ﻻ يوجد ملخص باللغة العربية
We study the induction and stabilization of spiral structures for the cyclic three-species stochastic May-Leonard model with asymmetric predation rates on a spatially inhomogeneous two-dimensional toroidal lattice using Monte Carlo simulations. In an isolated setting, strongly asymmetric predation rates lead to rapid extinction from coexistence of all three species to a single surviving population. Even for weakly asymmetric predation rates, only a fraction of ecologies in a statistical ensemble manages to maintain full three-species coexistence. However, when the asymmetric competing system is coupled via diffusive proliferation to a fully symmetric May-Leonard patch, the stable spiral patterns from this region induce transient plane-wave fronts and ultimately quasi-stationary spiral patterns in the vulnerable asymmetric region.

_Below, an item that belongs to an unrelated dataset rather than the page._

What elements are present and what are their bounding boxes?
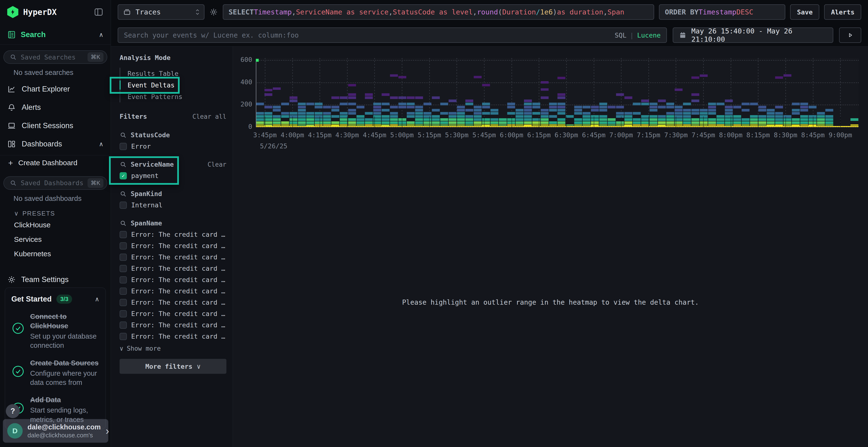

Thus the endangered ecological subsystem may effectively become stabilized through immigration from even a much smaller stable region. To describe the stabilization of spiral population structures in the asymmetric region, we compare the increase in the robustness of these topological defects at extreme values of the asymmetric predation rates in the spatially coupled system with the corresponding asymmetric May-Leonard model in isolation. We delineate the quasi-stationary nature of coexistence induced in the asymmetric subsystem by its diffusive coupling to a symmetric May-Leonard patch, and propose a (semi-)quantitative criterion for the spiral oscillations to be sustained in the asymmetric region.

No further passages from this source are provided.